Typically this problem is treated as a one-class classification problem: the idea is for the learning algorithm to capture what represents the positive class only, considering anything else as negative. To my knowledge this is used mostly for author identification and related stylometry tasks. The PAN workshop series offer a good deal of state of the arts methods and datasets around these tasks.
It is also possible to frame the problem as binary classification, but then one must be very creative with the negative instances in the training set. Probably the main problem with your current approach is this: your negative instances are only "randomly selected among all other topics of the site". This means that the classifier knows only texts from the site on which it is trained, so it has no idea what to do with any new text which doesn't look like anything seen in the training data. A method which has been used to increase the diversity of the negative instances is to automatically generate google queries with a few random words which appear in one of the positive instances, then download whatever text Google retrieves as negative instance.
Another issue with binary classification is the distribution of positive/negative instances: if you train a model with 50/50 positive/negative, the model expects that by default there is 50% chance for each.

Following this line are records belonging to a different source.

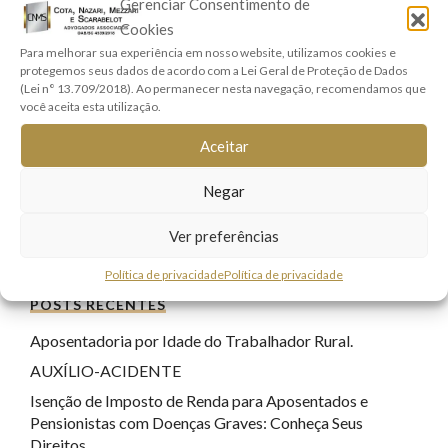
Gerenciar Consentimento de
Direito Penal
(17)
Cookies
Direito Previdenciário
(9)
Para melhorar sua experiência em nosso website, utilizamos cookies e
Direitos Real e Imobiliário
(1)
protegemos seus dados de acordo com a Lei Geral de Proteção de Dados
(Lei n° 13.709/2018). Ao permanecer nesta navegação, recomendamos que
Família e Sucessões
(9)
você aceita esta utilização.
Lei Geral de Proteção de Dados
(7)
Aceitar
Registro Civil
(1)
Responsabilidade Civil
(8)
Negar
Sem categoria
(22)
Ver preferências
Tecnologia
(17)
Política de privacidade
Política de privacidade
POSTS RECENTES
Aposentadoria por Idade do Trabalhador Rural.
AUXÍLIO-ACIDENTE
Isenção de Imposto de Renda para Aposentados e
Pensionistas com Doenças Graves: Conheça Seus
Direitos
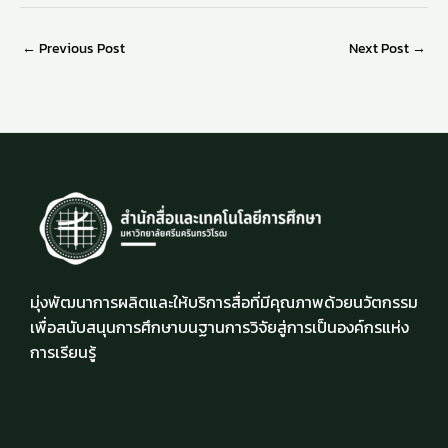
←
Previous Post
Next Post
→
มุ่งพัฒนาการผลิตและให้บริการสื่อที่มีคุณภาพด้วยนวัตกรรม
เพื่อสนับสนุนการศึกษาบนฐานการวิจัยสู่การเป็นองค์กรแห่ง
การเรียนรู้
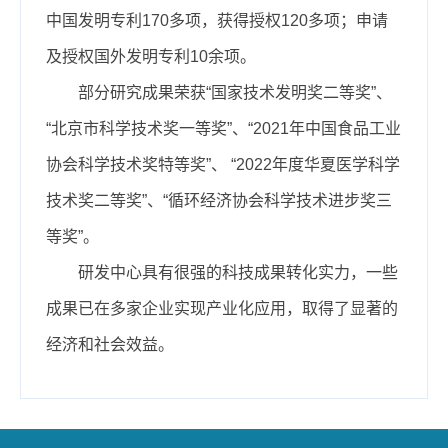
中国发明专利170多项，获得授权120多项；申请
及授权国外发明专利10余项。
部分研究成果荣获“国家技术发明奖二等奖”、
“北京市科学技术奖一等奖”、“2021年中国食品工业
协会科学技术奖特等奖”、 “2022年度华夏医学科学
技术奖二等奖”、“循环经济协会科学技术进步奖三
等奖”。
研发中心具有很强的科技成果转化实力，一些
成果已在多家企业实现产业化应用，取得了显著的
经济和社会效益。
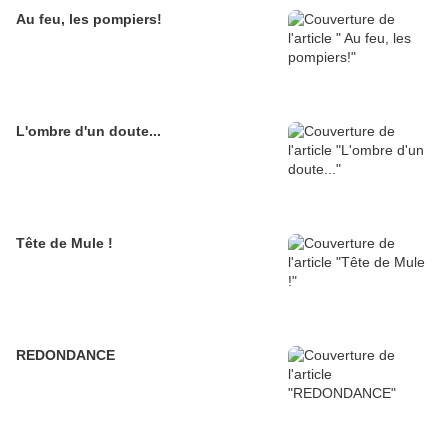
Au feu, les pompiers!
L'ombre d'un doute...
Tête de Mule !
REDONDANCE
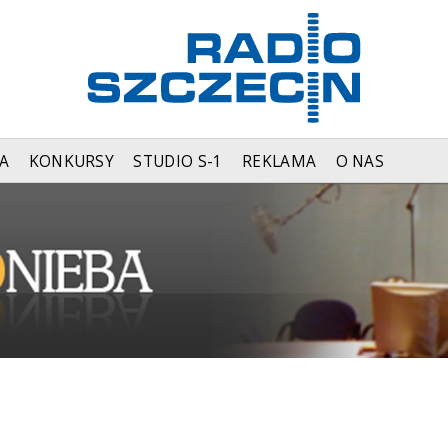
A
KONKURSY
STUDIO S-1
REKLAMA
O NAS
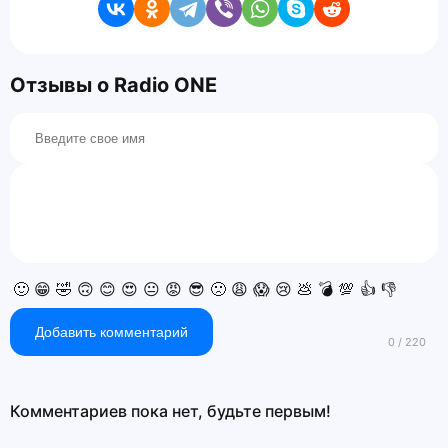
Отзывы о Radio ONE
🙂
😁
🤣
🙃
😊
😍
😐
😡
😎
🙁
😩
😱
😢
💩
💣
💯
👍
👎
Добавить комментарий
Комментариев пока нет, будьте первым!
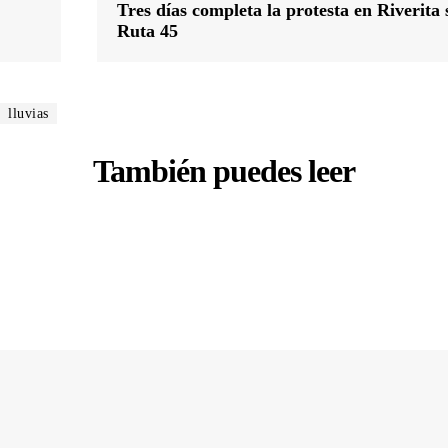
Tres días completa la protesta en Riverita 
Ruta 45
lluvias
También puedes leer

This can cause a huge bias when applied to a test set which contains mostly negative instances, especially if these don't look like the negative instances seen during training.
Finally be careful about the distinction semantic topic vs. writing style, because the features for these two are usually very different: in the former case the stop words are usually removed, the content words (nouns, verbs, adjectives) are important (hence one uses things like TFIDF). In the latter it's the opposite: stop words and punctuation should be kept (because they are good indicators of writing style) whereas content words are removed because they tend to bias the model the topic instead of the style. In stylometry features based on characters n-grams have been shown to perform well... even though it's not very clear why it works!